I recently had the good fortune to travel to the African country of Zambia. While most of our trip was spent in remote corners of the country, far from any tourist spots, there was still plenty of good food to be found.
In the Bush
The greater portion of our trip was in rural villages of the Northern Province. The locals refer to these areas as “The Bush”. While in these villages, we were treated with extraordinarily warm hospitality and plenty of good, home cooked meals. One village even went out of their way to serve us some of the home brewed corn beer.
The main staple of Zambian cuisine is nshima, a doughy bread made from ground corn boiled in water. It is the backbone of every meal. As our host said, you have not had a meal in Zambia if you have not had nshima. Served with nshima is a meat, bitter greens, and a dipping sauce. The meat is usually fish –either dried or fresh — or chicken. In the markets around town dried fish was everywhere. It was incredible: rows upon rows of dried fish. It seems like fish is a staple of the diet almost as much as nshima is. During our time in Zambia, we were served several different kinds of bitter greens. The most memorable was pumpkin leaves. But we also had greens of local varieties that do not have English words for them. They are a great compliment to the meal.
Breakfast was very simple, consisting of either white sweet potatoes (known in America as yams) or boiled groundnuts, which I think is a variety of peanuts. There is a dish that combines the two, potatoes in a ground nut sauce. That was my favorite Zambian food.
When we weren’t travelling the country side, we stayed in the city of Kasama. Kasama is the capital of the Northern Province and is home to good hotels and good restaurants.
Our hosts in the country graciously offered us meals at their homes. We were treated to a variety of Zambian dishes, each one delicious. They even served us ifinkubala, a dish made by sautéing caterpillars. It is a Zambian speciality, and I am greatful we had the opportunity to have some.
Thorntree Guest House
The hotel we stayed at was the Thorntree Guest House. Run by a delightful British couple, it was a joy to stay there. The meals they serve are top notch. Besides the usual assortment of Zambian dishes, they also have steak and a fantastic chicken curry dish, which was our favorite.
For breakfast, they normally served toast and coffee. But, of course, the full English breakfast was an option. The coffee is made from beans grown and roasted by themselves, fertilized with droppings from chickens their son raises. I am not a big coffee drinker, but this coffee is fantasitc! You cannot get coffee fresher than this. For lunch, they have sandwiches, with a choice of tuna fish or grilled cheese. Both are delicious.
Kizya Executive Lodge
The Thorntree is not the only hotel in town. Looking for a good local restaurant to try, the Kizya Executive Lodge was high on the list. Catering to Chinese business travellers (who are building lots of infrastructure in the country), this is a high end hotel. Probably the best in Kasama. The good here was great, although the ambiance of the restaurant was a bit sterile.

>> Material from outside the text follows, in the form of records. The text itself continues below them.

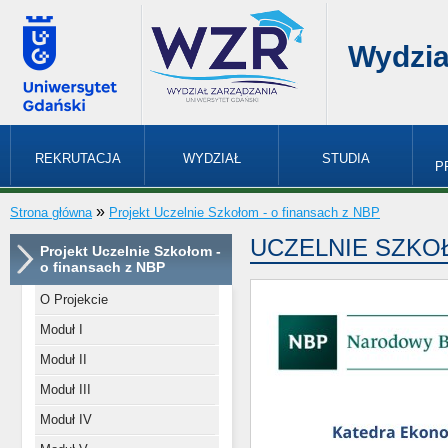
Wydzia
REKRUTACJA
WYDZIAŁ
STUDIA
P
»
Strona główna
Projekt Uczelnie Szkołom - o finansach z NBP
UCZELNIE SZKOŁ
Projekt Uczelnie Szkołom -
o finansach z NBP
O Projekcie
Moduł I
Moduł II
Moduł III
Moduł IV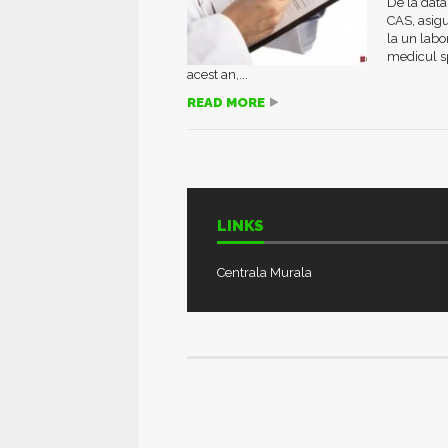
De la data
CAS, asigu
la un labo
medicul sp
acest an,...
READ MORE
LINKS
Centrala Murala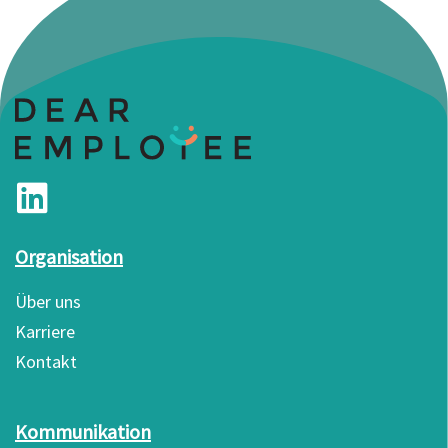
Organisation
Über uns
Karriere
Kontakt
Kommunikation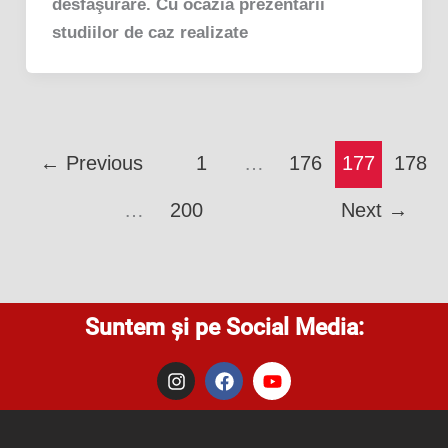
desfăşurare. Cu ocazia prezentării
studiilor de caz realizate
←
Previous
1
…
176
177
178
…
200
Next
→
Suntem și pe Social Media:
I
F
Y
n
a
o
s
c
u
t
e
t
a
b
u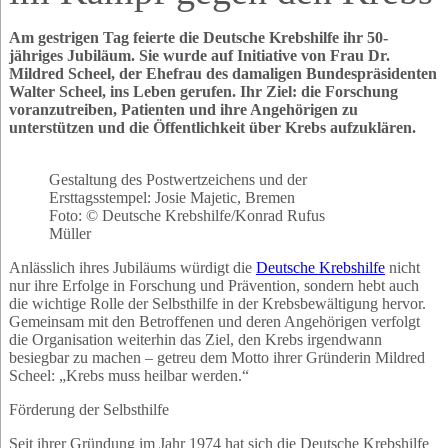
Am gestrigen Tag feierte die Deutsche Krebshilfe ihr 50-
jähriges Jubiläum. Sie wurde auf Initiative von Frau Dr.
Mildred Scheel, der Ehefrau des damaligen Bundespräsidenten
Walter Scheel, ins Leben gerufen. Ihr Ziel: die Forschung
voranzutreiben, Patienten und ihre Angehörigen zu
unterstützen und die Öffentlichkeit über Krebs aufzuklären.
Gestaltung des Postwertzeichens und der
Ersttagsstempel: Josie Majetic, Bremen
Foto: © Deutsche Krebshilfe/Konrad Rufus
Müller
Anlässlich ihres Jubiläums würdigt die
Deutsche Krebshilfe
nicht
nur ihre Erfolge in Forschung und Prävention, sondern hebt auch
die wichtige Rolle der Selbsthilfe in der Krebsbewältigung hervor.
Gemeinsam mit den Betroffenen und deren Angehörigen verfolgt
die Organisation weiterhin das Ziel, den Krebs irgendwann
besiegbar zu machen – getreu dem Motto ihrer Gründerin Mildred
Scheel: „Krebs muss heilbar werden.“
Förderung der Selbsthilfe
Seit ihrer Gründung im Jahr 1974 hat sich die Deutsche Krebshilfe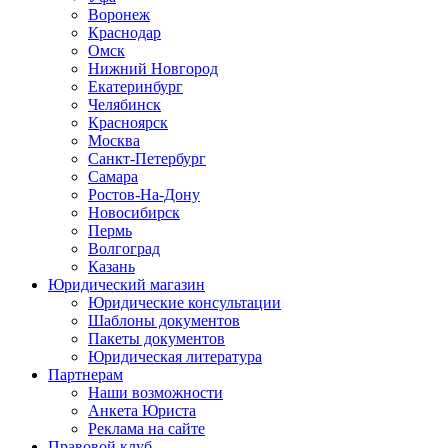
Воронеж
Краснодар
Омск
Нижний Новгород
Екатеринбург
Челябинск
Красноярск
Москва
Санкт-Петербург
Самара
Ростов-На-Дону
Новосибирск
Пермь
Волгоград
Казань
Юридический магазин
Юридические консультации
Шаблоны документов
Пакеты документов
Юридическая литература
Партнерам
Наши возможности
Анкета Юриста
Реклама на сайте
Правовой клуб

There are other places to eat in Kasama besides hotel restaurants. One that came highly recommended was Matebeta (I believe this translates to something, but I don’t recall what it was). The restaurant is located right next to the Heritage Center. The Heritage Center is an interesting place. It is a museum located in the house that was the residence of the governor of the province in colonial times.
Matebeto’s reputation is well earned. They served plenty of Zambian cuisine, all quite good. It also has the distinction of being the only place we went to that served goat. making our trip complete.

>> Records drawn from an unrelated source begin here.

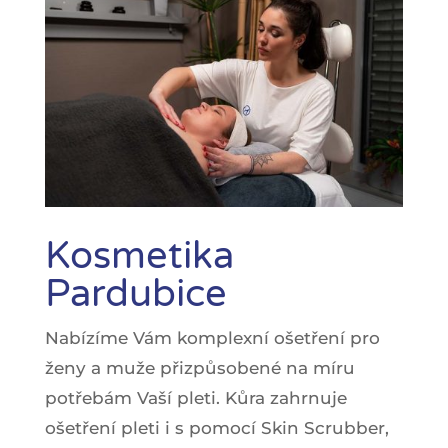
Kosmetika
Pardubice
Nabízíme Vám komplexní ošetření pro
ženy a muže přizpůsobené na míru
potřebám Vaší pleti. Kůra zahrnuje
ošetření pleti i s pomocí Skin Scrubber,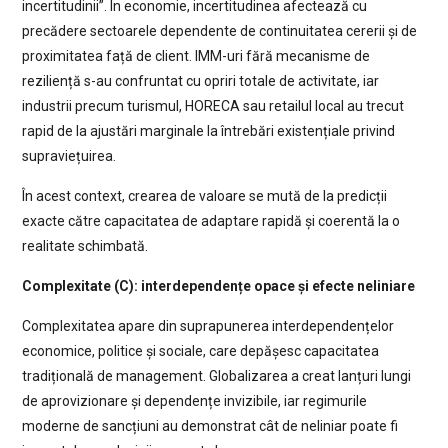
incertitudinii”. În economie, incertitudinea afectează cu
precădere sectoarele dependente de continuitatea cererii și de
proximitatea față de client. IMM-uri fără mecanisme de
reziliență s-au confruntat cu opriri totale de activitate, iar
industrii precum turismul, HORECA sau retailul local au trecut
rapid de la ajustări marginale la întrebări existențiale privind
supraviețuirea.
În acest context, crearea de valoare se mută de la predicții
exacte către capacitatea de adaptare rapidă și coerentă la o
realitate schimbată.
Complexitate (C): interdependențe opace și efecte neliniare
Complexitatea apare din suprapunerea interdependențelor
economice, politice și sociale, care depășesc capacitatea
tradițională de management. Globalizarea a creat lanțuri lungi
de aprovizionare și dependențe invizibile, iar regimurile
moderne de sancțiuni au demonstrat cât de neliniar poate fi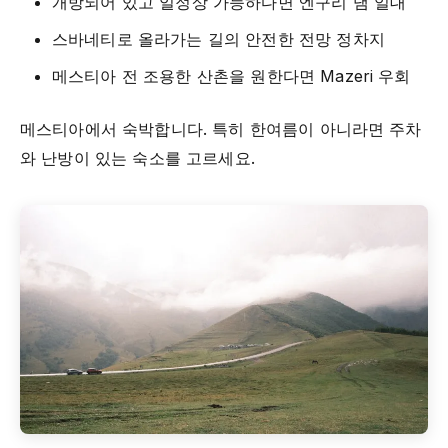
개방되어 있고 일정상 가능하다면 엔구리 댐 일대
스바네티로 올라가는 길의 안전한 전망 정차지
메스티아 전 조용한 산촌을 원한다면 Mazeri 우회
메스티아에서 숙박합니다. 특히 한여름이 아니라면 주차
와 난방이 있는 숙소를 고르세요.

In addition to restaurants, Kasama boasts several bakeries. The one we went to is called Celestial Bakery and Confectionery. They sell all manner of baked good, although loafs of bread seemed to be their best seller. We had a tasty stuffed pastry, somewhat reminiscent of an éclair.

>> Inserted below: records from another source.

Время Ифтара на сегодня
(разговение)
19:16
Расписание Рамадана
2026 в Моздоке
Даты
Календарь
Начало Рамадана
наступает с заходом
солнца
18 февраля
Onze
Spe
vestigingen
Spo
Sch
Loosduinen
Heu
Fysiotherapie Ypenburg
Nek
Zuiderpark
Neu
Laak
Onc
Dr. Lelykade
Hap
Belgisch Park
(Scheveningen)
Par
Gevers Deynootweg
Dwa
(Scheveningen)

While we spent most of our time in Kasama and the surrounding countryside, we did fly in and out of the capital, Lusaka. There we ate a a surprisingly good Indian restaurant with the unassuming name of Bombay Lounge. They have a couple of different locations ; we went to the on in the Garden City Shopping Center. They have outstanding food. Their speciality is clay pot dishes, kept warm at the table over an open flame. A variety of Indian dishes are available on the menu, many of which I have not seen in the States. We ordered a diverse set and enjoyed them all.